Nate Silver's new book, The Signal and the Noise: Why So Many Predictions Fail -- but Some Don't, is, on the whole, an excellent overview of statistical thinking. I think most of my readers would enjoy it.
However, it is plagued by some bizarre mistakes that left me unable to completely trust that every detail is correct. There's one in the very first chapter. Nate is describing the impact of bad assumptions on model output and uses the correlation of default risk in mortgages as an example. After a few paragraphs describing the issue, he uses a table to quantify the effect. The text is quite good; the table is quite bad. Specifically, the headings are wrong -- the titles of columns 3 and 4 should be reversed. Here's the page in question:
There isn't room for equivocation here; the table is simply wrong. The text describes a phenomenon, and the accompanying table -- if taken at face value -- describes exactly the opposite. Of all the people I asked, only one (GHL) noticed this error. Many of the others recalled the table, but admitted that they didn't bother to parse it, choosing instead to accept it -- and the numbers it contains -- as hard evidence that the preceding argument was correct. Thus, the table managed to serve its purpose in spite of its contents.

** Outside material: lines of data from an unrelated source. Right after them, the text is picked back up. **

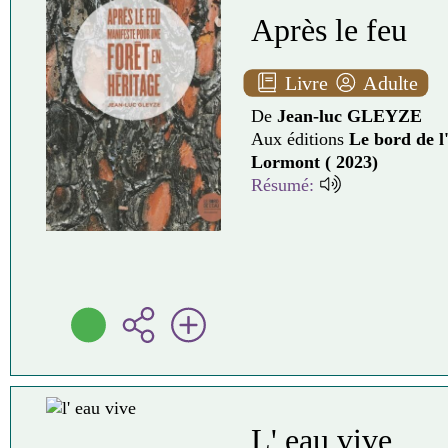
Après le feu
Livre
Adulte
De
Jean-luc GLEYZE
Aux éditions
Le bord de l
Lormont ( 2023)
Résumé:
L' eau vive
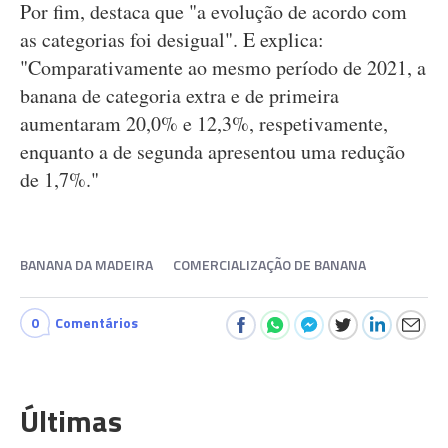
Por fim, destaca que "a evolução de acordo com
as categorias foi desigual". E explica:
"Comparativamente ao mesmo período de 2021, a
banana de categoria extra e de primeira
aumentaram 20,0% e 12,3%, respetivamente,
enquanto a de segunda apresentou uma redução
de 1,7%."
BANANA DA MADEIRA
COMERCIALIZAÇÃO DE BANANA
0
Comentários
Últimas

So what's the big deal? The headers are wrong, it's not the end of the world! But it is a very real problem, because the topic at hand is statistical literacy, professional skepticism, and the consequences of making assumptions. See: the fifth paragraph. By now, some readers will have verified that the text and the table are, in fact, at odds. But astute readers should be questioning me as well. After all, I've claimed that the error is in the table, but if the only evidence is a disagreement of words, couldn't it just as easily be in the text? I can't do any more than assure you it isn't (at least, not within the scope of this post), but I think that if it were, casual readers would consider this error as serious as I do. Regardless of where it appeared, the very presence of the mistake made it extremely difficult for me to procede without questioning everything I read. What's the probability that such a large error isn't correlated with the presence of other smaller ones? The irony of this taking place in a book of this nature is more distressing than it is amusing.
As I said up front -- in almost all respects this is an excellent book. It's one of the better treatments I've seen of the proper "data science" mindset. But it isn't without problems. How these errors passed editorial review is beyond me -- particularly when every reviewer mentions the mortgage example! (Is that because it's in the first chapter? Is that because it's accompanied by one of the book's first tables? Whatever the reason, it shouldn't be wrong!) To date, the only other mention I've found of this issue is in an Amazon discussion forum, where it is also pointed out that the probabilities in the table seem off (20.4% is the probability of exactly 1 default [5*(.05*.95^4)], not the probability of at least 1 default [1-.95^5]).
p.s. Speaking of Amazon and subtle mistakes, why do they insist that the book is subtitled "Why Most Predictions Fail" when the correct wording -- as evidenced by the book's own cover -- is quite obviously "Why So Many Predictions Fail"?
p.p.s. While we're on the topic of default correlation, you would never find yourself in a situation where you can measure a default probability (here, 5%) and then overlay a correlation on it. Default probabilities found (or inferred) in the real world have correlation effects already baked into them. Interestingly, and somewhat counterintuitively, the point of a correlation model is to remove those effects, not add them. The toy example presented in the book is a fine teaching tool, but no one should ever think that numbers on this magnitude have any real-world application. Same goes for Nate's footnoted comment (not shown) that bizarrely equates his "risk multiple" with a CDO's leverage.